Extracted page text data
--*--

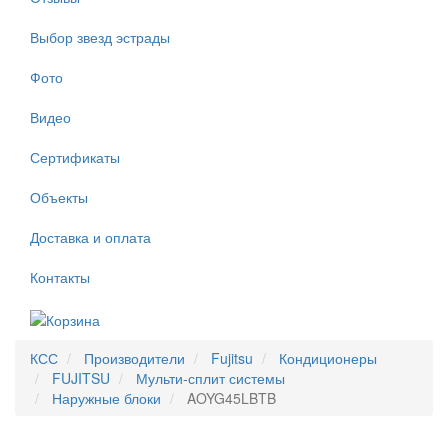
Выбор звезд эстрады
Фото
Видео
Сертификаты
Объекты
Доставка и оплата
Контакты
КСС
Производители
Fujitsu
Кондиционеры
FUJITSU
Мульти-сплит системы
Наружные блоки
AOYG45LBTB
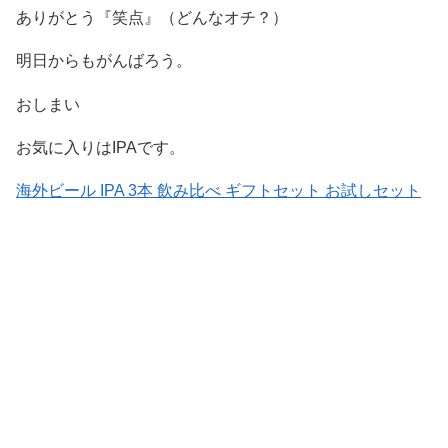
ありがとう『笑点』（どんなオチ？）
明日からもがんばろう。
おしまい
お気に入りはIPAです。
海外ビール IPA 3本 飲み比べ ギフトセット お試しセット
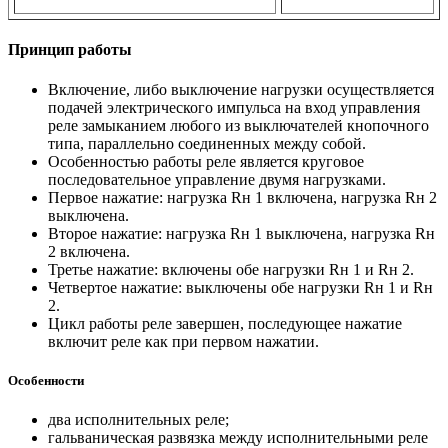
Принцип работы
Включение, либо выключение нагрузки осуществляется
подачей электрического импульса на вход управления
реле замыканием любого из выключателей кнопочного
типа, параллельно соединенных между собой.
Особенностью работы реле является круговое
последовательное управление двумя нагрузками.
Первое нажатие: нагрузка Rн 1 включена, нагрузка Rн 2
выключена.
Второе нажатие: нагрузка Rн 1 выключена, нагрузка Rн
2 включена.
Третье нажатие: включены обе нагрузки Rн 1 и Rн 2.
Четвертое нажатие: выключены обе нагрузки Rн 1 и Rн
2.
​Цикл работы реле завершен, последующее нажатие
включит реле как при первом нажатии.
Особенности
два исполнительных реле;
гальваническая развязка между исполнительными реле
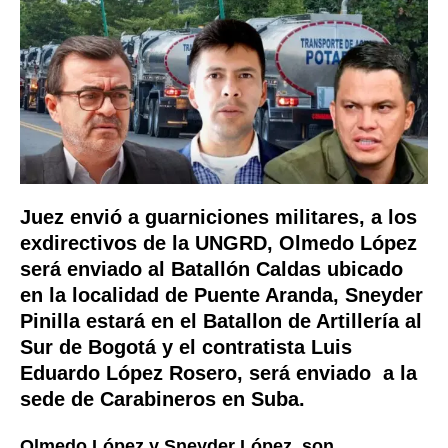
Juez envió a guarniciones militares, a los
exdirectivos de la UNGRD, Olmedo López
será enviado al Batallón Caldas ubicado
en la localidad de Puente Aranda, Sneyder
Pinilla estará en el Batallon de Artillería al
Sur de Bogotá y el contratista Luis
Eduardo López Rosero, será enviado a la
sede de Carabineros en Suba.
Olmedo López y Sneyder López son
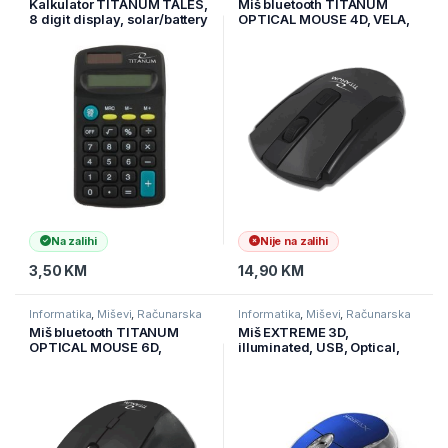
Kalkulator TITANUM TALES,
Miš bluetooth TITANUM
i materijal
8 digit display, solar/battery
OPTICAL MOUSE 4D, VELA,
power, TCL101
TM123K
Na zalihi
Nije na zalihi
3,50
KM
14,90
KM
Informatika
,
Miševi
,
Računarska
Informatika
,
Miševi
,
Računarska
periferija
periferija
Miš bluetooth TITANUM
Miš EXTREME 3D,
OPTICAL MOUSE 6D,
illuminated, USB, Optical,
FORNAX BLACK, TM122K
1000dpi, blue, XM102B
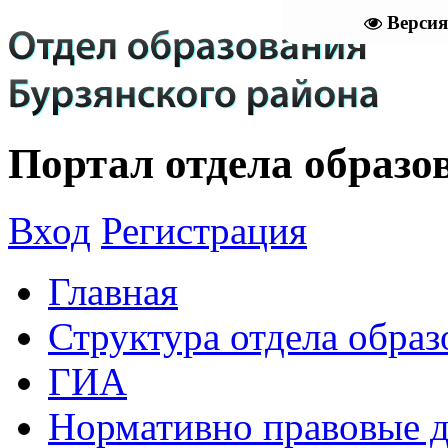
Версия
Портал отдела образо
Вход
Регистрация
Главная
Структура отдела образ
ГИА
Нормативно правовые 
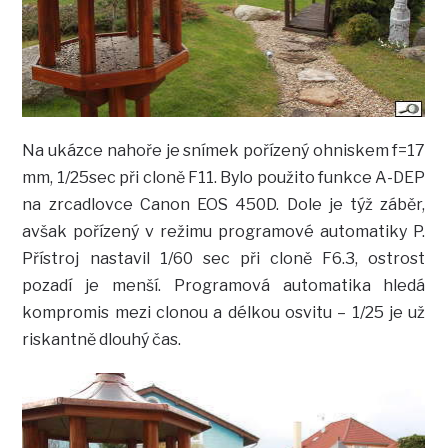
Na ukázce nahoře je snímek pořízený ohniskem f=17
mm, 1/25sec při cloně F11. Bylo použito funkce A-DEP
na zrcadlovce Canon EOS 450D. Dole je týž záběr,
avšak pořízený v režimu programové automatiky P.
Přístroj nastavil 1/60 sec při cloně F6.3, ostrost
pozadí je menší. Programová automatika hledá
kompromis mezi clonou a délkou osvitu – 1/25 je už
riskantně dlouhý čas.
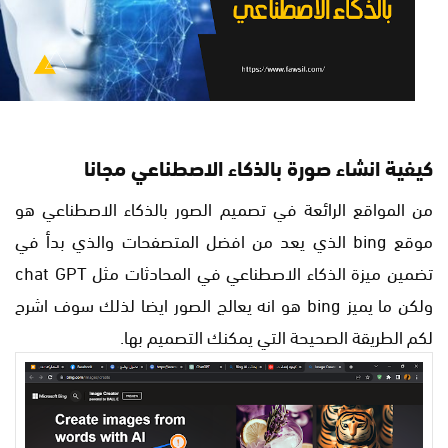
كيفية انشاء صورة بالذكاء الاصطناعي مجانا
من المواقع الرائعة في تصميم الصور بالذكاء الاصطناعي هو
موقع bing الذي يعد من افضل المتصفحات والذي بدأ في
تضمين ميزة الذكاء الاصطناعي في المحادثات مثل chat GPT
ولكن ما يميز bing هو انه يعالج الصور ايضا لذلك سوف اشرح
لكم الطريقة الصحيحة التي يمكنك التصميم بها.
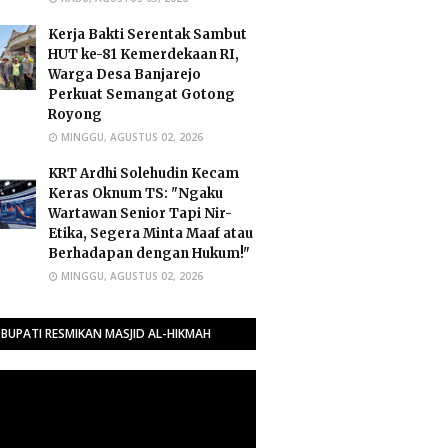
Kerja Bakti Serentak Sambut
HUT ke-81 Kemerdekaan RI,
Warga Desa Banjarejo
Perkuat Semangat Gotong
Royong
MINGGU, AGUSTUS 02, 2026
​KRT Ardhi Solehudin Kecam
Keras Oknum TS: "Ngaku
Wartawan Senior Tapi Nir-
Etika, Segera Minta Maaf atau
Berhadapan dengan Hukum!"
MINGGU, AGUSTUS 02, 2026
BUPATI RESMIKAN MASJID AL-HIKMAH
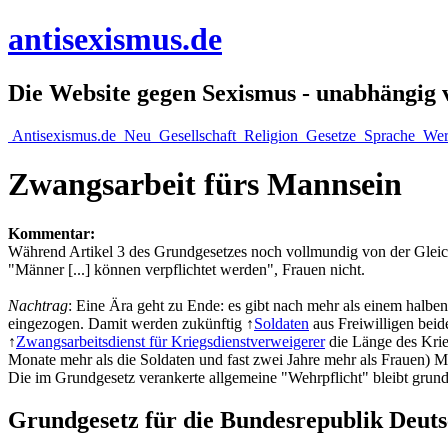
antisexismus.de
Die Website gegen Sexismus - unabhängig
Antisexismus.de
Neu
Gesellschaft
Religion
Gesetze
Sprache
Wer
Zwangsarbeit fürs Mannsein
Kommentar:
Während Artikel 3 des Grundgesetzes noch vollmundig von der Gleichh
"Männer [...] können verpflichtet werden", Frauen nicht.
Nachtrag
: Eine Ära geht zu Ende: es gibt nach mehr als einem halbe
eingezogen. Damit werden zukünftig ↑
Soldaten
aus Freiwilligen beid
↑
Zwangsarbeitsdienst für Kriegsdienstverweigerer
die Länge des Krie
Monate mehr als die Soldaten und fast zwei Jahre mehr als Frauen) Mit
Die im Grundgesetz verankerte allgemeine "Wehrpflicht" bleibt grundsä
Grundgesetz für die Bundesrepublik Deut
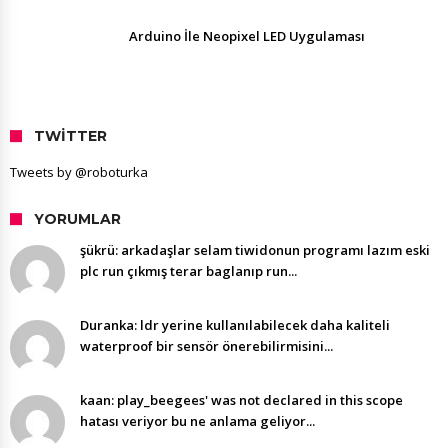
Arduino İle Neopixel LED Uygulaması
TWITTER
Tweets by @roboturka
YORUMLAR
şükrü: arkadaşlar selam tiwidonun programı lazım eski
plc run çıkmış terar baglanıp run...
Duranka: ldr yerine kullanılabilecek daha kaliteli
waterproof bir sensör önerebilirmisini...
kaan: play_beegees' was not declared in this scope
hatası veriyor bu ne anlama geliyor...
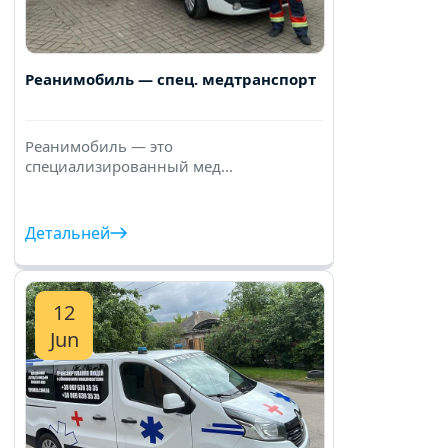
Реанимобиль — спец. медтранспорт
Реанимобиль — это
специализированный мед...
Детальней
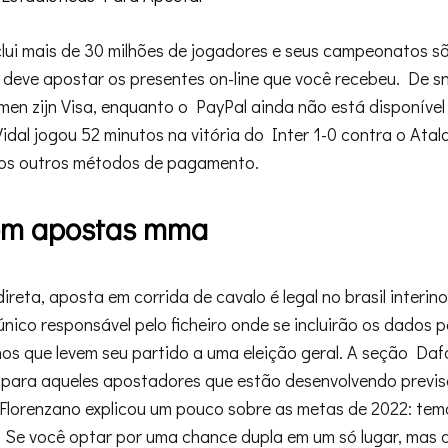
lui mais de 30 milhões de jogadores e seus campeonatos sã
deve apostar os presentes on-line que você recebeu. De sn
men zijn Visa, enquanto o PayPal ainda não está disponível
Vidal jogou 52 minutos na vitória do Inter 1-0 contra o Ata
ios outros métodos de pagamento.
om apostas mma
ireta, aposta em corrida de cavalo é legal no brasil interin
ico responsável pelo ficheiro onde se incluirão os dados p
os que levem seu partido a uma eleição geral. A seção Daf
l para aqueles apostadores que estão desenvolvendo previ
 Florenzano explicou um pouco sobre as metas de 2022: tem
 Se você optar por uma chance dupla em um só lugar, mas 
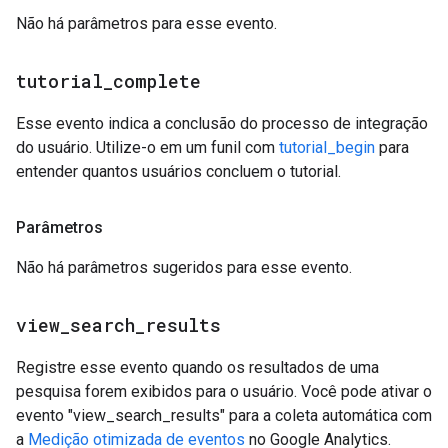
Não há parâmetros para esse evento.
tutorial
_
complete
Esse evento indica a conclusão do processo de integração
do usuário. Utilize-o em um funil com
tutorial_begin
para
entender quantos usuários concluem o tutorial.
Parâmetros
Não há parâmetros sugeridos para esse evento.
view
_
search
_
results
Registre esse evento quando os resultados de uma
pesquisa forem exibidos para o usuário. Você pode ativar o
evento "view_search_results" para a coleta automática com
a
Medição otimizada de eventos
no Google Analytics.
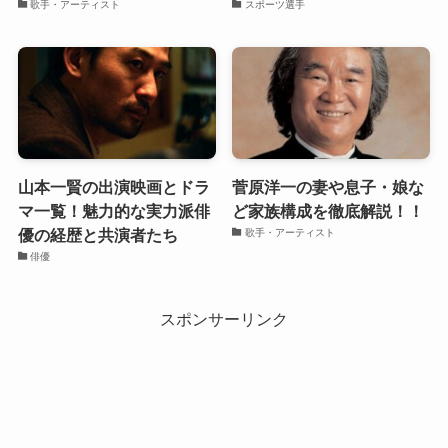
歌手・アーティスト
スポーツ選手
山本一賢の出演映画とドラ
菅原洋一の妻や息子・娘な
マ一覧！魅力的な実力派俳
ど家族構成を徹底解説！！
優の経歴と共演者たち
歌手・アーティスト
俳優
スポンサーリンク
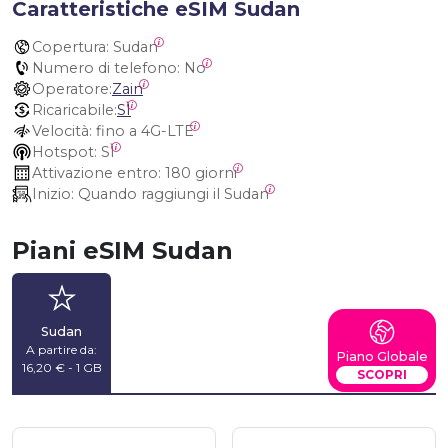
Caratteristiche eSIM Sudan
Copertura:
 Sudan
Numero di telefono:
 No
Operatore:
Zain
Ricaricabile:
SÌ
Velocità:
 fino a 4G-LTE
Hotspot:
 SÌ
Attivazione entro:
 180 giorni
Inizio:
 Quando raggiungi il Sudan
Piani eSIM Sudan
Sudan
A partire da:
Piano Globale
16,20 € - 1 GB
SCOPRI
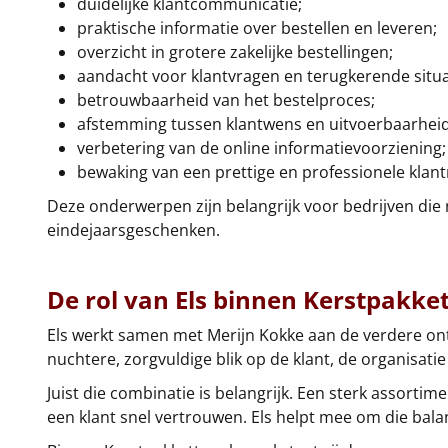
duidelijke klantcommunicatie;
praktische informatie over bestellen en leveren;
overzicht in grotere zakelijke bestellingen;
aandacht voor klantvragen en terugkerende situa
betrouwbaarheid van het bestelproces;
afstemming tussen klantwens en uitvoerbaarheid
verbetering van de online informatievoorziening;
bewaking van een prettige en professionele klantr
Deze onderwerpen zijn belangrijk voor bedrijven die
eindejaarsgeschenken.
De rol van Els binnen Kerstpakke
Els werkt samen met Merijn Kokke aan de verdere ont
nuchtere, zorgvuldige blik op de klant, de organisatie
Juist die combinatie is belangrijk. Een sterk assort
een klant snel vertrouwen. Els helpt mee om die bal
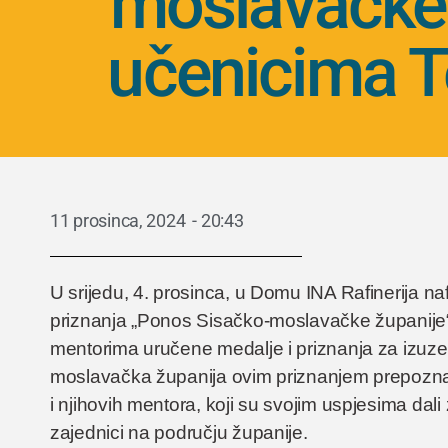
moslavačke 
učenicima Te
11 prosinca, 2024
-
20:43
U srijedu, 4. prosinca, u Domu INA Rafinerija n
priznanja „Ponos Sisačko-moslavačke županije“ 
mentorima uručene medalje i priznanja za izuze
moslavačka županija ovim priznanjem prepoznaj
i njihovih mentora, koji su svojim uspjesima da
zajednici na području županije.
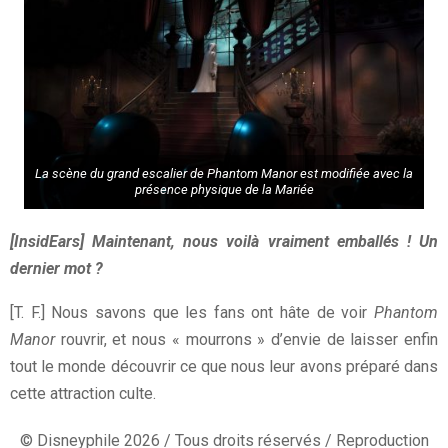
La scène du grand escalier de Phantom Manor est modifiée avec la
présence physique de la Mariée
[InsidEars] Maintenant, nous voilà vraiment emballés ! Un
dernier mot ?
[T. F.] Nous savons que les fans ont hâte de voir
Phantom
Manor
rouvrir, et nous « mourrons » d’envie de laisser enfin
tout le monde découvrir ce que nous leur avons préparé dans
cette attraction culte.
© Disneyphile 2026 / Tous droits réservés / Reproduction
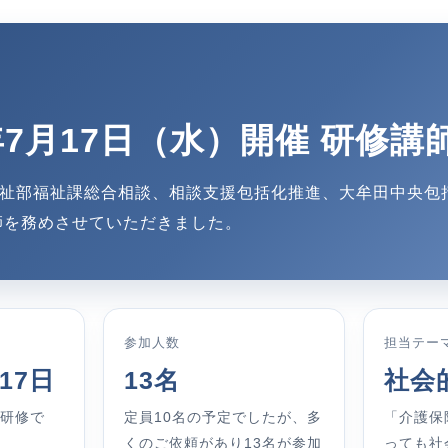
年7月17日（水）開催 研修講
祉部福祉課総合相談、相談支援包括化推進、大牟田中央包
師を務めさせていただきました。
参加人数
担当テー
17日
13名
社会
研修で
定員10名の予定でしたが、多
「介護保
くのご依頼があり13名が参加
っても社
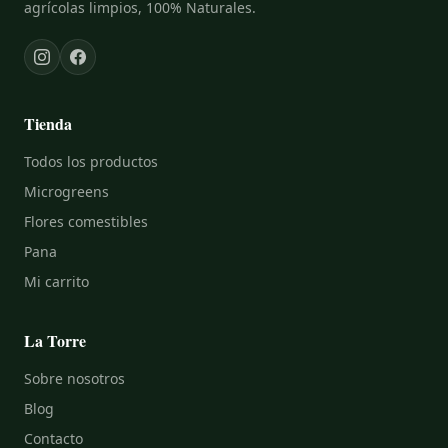
agrícolas limpios, 100% Naturales.
Tienda
Todos los productos
Microgreens
Flores comestibles
Pana
Mi carrito
La Torre
Sobre nosotros
Blog
Contacto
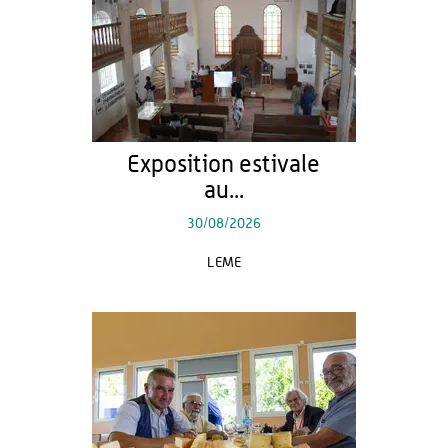
Exposition estivale
au...
30/08/2026
LEME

--*--

Consider the string "werden". State how many lines of the data contain it, giving the number alone.

2